В конце вечеринки кто-то сказал мне, что он специализируется по легочным болезням и что его молодость и красота не должны вызывать у меня недоверия - специалист он блестящий. По случайному совпадению мы вместе вышли на улицу и вместе стояли на тротуаре в ожидании такси. Оказалось, что и ехать нам в одну сторону.

В те дни меня сильно беспокоило состояние Элизабет. Она регулярно ложилась в больницу для интенсивного лечения, когда чувствовала себя хуже, но с постепенным исчезновением полиомиелита таких больниц становилось все меньше и меньше. И недавно нам сообщили, что ее уже не смогут принять в ту больницу, где она обычно проходила укрепляющий курс.

Мы ехали с Перелли в такси, и я попросил порекомендовать какое-нибудь заведение, куда в случае необходимости можно было поместить Элизабет. Вместо ответа он пригласил меня к себе выпить, в результате чего у него появился еще один пациент. Благодаря его заботам общее состояние Элизабет быстро улучшилось.

Я поблагодарил за рецепт и сунул его в карман.

- Тай, эти таблетки для Элизабет или для вас?

Я взглянул на него с наигранным удивлением.

- А в чем дело?

- Друг мой, я же пока не ослеп. То, что я вижу на вашем лице... это следы тяжелых...

Я криво улыбнулся:

- Ладно. Все равно я собирался просить вас. Нельзя ли наложить повязку на пару ребер?

Он плотно перевязал меня и протянул стаканчик с каким-то раствором - смесь, по его словам, чудодейственная, так как она снимала любые боли.

- Надеюсь, Элизабет ничего не подозревает? - озабоченно спросил он.

- Ей я сказал, что упал и поранился.

Он одобрительно кивнул:

- Правильно. А вы сообщили об этом в полицию?

Я отрицательно помотал головой и рассказал ему про Люка-Джона.

- Да, все непросто. Но почему бы не сказать Люку-Джону, что эти люди вам угрожали? Не заставят же вас снимать рубашку в редакции! - Он улыбнулся той особенной улыбкой, которая всегда заставляла Элизабет улыбаться в ответ. - Думаю, те двое вряд ли станут распространяться на эту тему.

- Неизвестно, - задумчиво нахмурился я. - Неплохо было бы появиться сегодня на скачках как ни в чем не бывало, в добром здравии.

Он согласился и приготовил небольшой пузырек с чудодейственным средством.

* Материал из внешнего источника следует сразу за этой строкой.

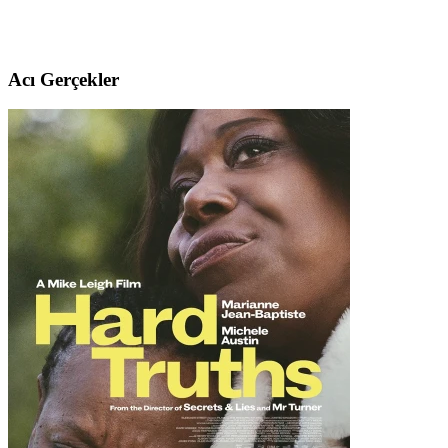
Acı Gerçekler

- Много не принимайте, - сказал он, протягивая его мне. - Из крепких напитков только кофе.

- О'кей!

- Впредь постарайтесь не ввязываться в истории, которые заканчиваются таким печальным образом. - Я молчал. Он смотрел на меня с сочувствием и грустью. - Не слишком ли высока цена, если речь идет о здоровье Элизабет?

- Идти на попятную поздно. Даже ради Элизабет.

Он покачал головой.

- Так было бы лучше для нее. Но... - Он пожал плечами и протянул мне руку. - Старайтесь, по крайней мере, не ездить поездом.

К вокзалам я не приближался часа полтора. А потом все-таки сел в поезд и отправился в Пламптон на скачки в компании двух вполне смирных незнакомцев и журналиста, которого немного знал по Би-би-си.